The Normandy Tank Museum is not hard to miss. It is next to the main N13 (E46) motorway. Set your Sat-Nav to the town of Catz in Normandy and then the road of La Fourchette or Rue de la Fourchette to be directed to the Museum entrance.


The M36 Jackson Tank Destroyer was powered by a Ford GAA V-8 petrol engine that produced 450 hp. It had a top road speed of 30 mph (48 km/h) and an operational range of 150 miles (240 km). It had a five man crew: commander, driver, gunner, gun-layer and loader. About 1,400 M36 Jackson TDs were built during WW2.

It was armed with a 90mm M3 Gun which was an improvement on the 76mm gun used in the Sherman tank, M10 and M18 tank destroyers. It still had problems penetrating the frontal armour of the new German King Tiger tank and the rare Jagdtiger Tank Destroyer. They could knock out Panzer IV, Panther and Tiger I tanks. For close defence it was armed with a .50cal Browning M2HB machine gun fixed to a mount on the turret. During WW2 it was open turreted like the Wolverine and Hellcat tank destroyers, but after the war a metal plate folding roof was added to provide protection from enemy grenades and shell shrapnel.

M36 Jackson 90mm Tank Destroyer’s kill Panther Tanks

On 21st December 1944 the US Army deployed M36 Jackson Tank Destroyers in the Belgium Ardennes to try and stop the German armoured offensive that would become known as the battle of the Bulge.

The Germans were trying to open up the route to Malmedy.
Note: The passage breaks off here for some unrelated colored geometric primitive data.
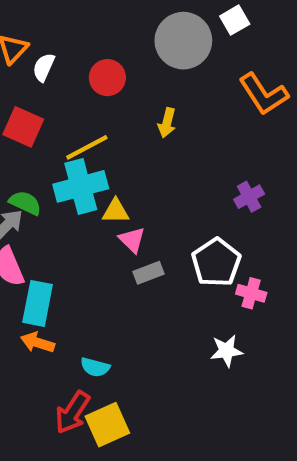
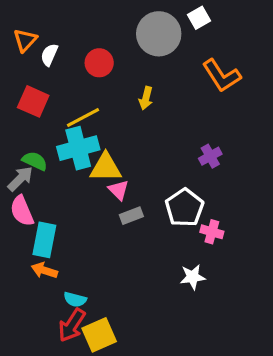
yellow triangle: (116, 211) -> (106, 167), size x1.5
cyan semicircle: (95, 367) -> (75, 299), moved

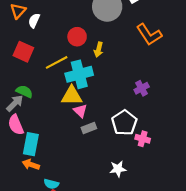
red circle: (99, 63) -> (77, 37), moved
cyan cross: (78, 148) -> (79, 74), moved
white star: (193, 277) -> (118, 169), moved

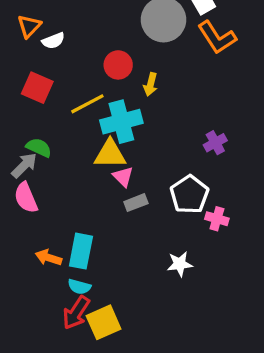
white semicircle: (34, 21) -> (53, 41), turned -136
orange L-shape: (149, 35) -> (217, 37), moved
cyan rectangle: (31, 144) -> (81, 251), moved

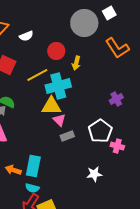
orange L-shape: (217, 37) -> (117, 48), moved
white semicircle: (53, 41) -> (26, 36), moved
Their advance had been spotted and radioed back to the US artillery units. A few Panther tanks emerged through the storm of exploding shells. And the cloying mud to break though the line of US foxholes where it followed the course of a long hedgerow.

Having destroyed the American 57mm and 76mm anti-tank guns using HE high explosive shells, they drove along the defensive line, raking foxhole positions with machine gun fire and wiping out positions as they went.

As the morning wore on, more panther tanks appeared. They were advancing on the Belgium Ardenne village of Dom Butgenbach without the protection of Panzer Grenadier support infantry who had been scattered in the artillery barrage.

At the critical juncture when they came in sight over the line of a ridge, some were disabled by self-propelled M10 tank destroyers of the 634th US Tank Destroyer battalion. Two more were dealt with by a couple of M4 Sherman tanks before they were in turn knocked out.

The panzers made the mistake of entering a town without the support of infantry. They were at the mercy of hand held anti-tank US bazookas. The Panthers made a break for it into open countryside. Two of the three remaining Panther tanks were disabled by the new M36 Jackson tank destroyers 90mm guns. The last one managed to escape.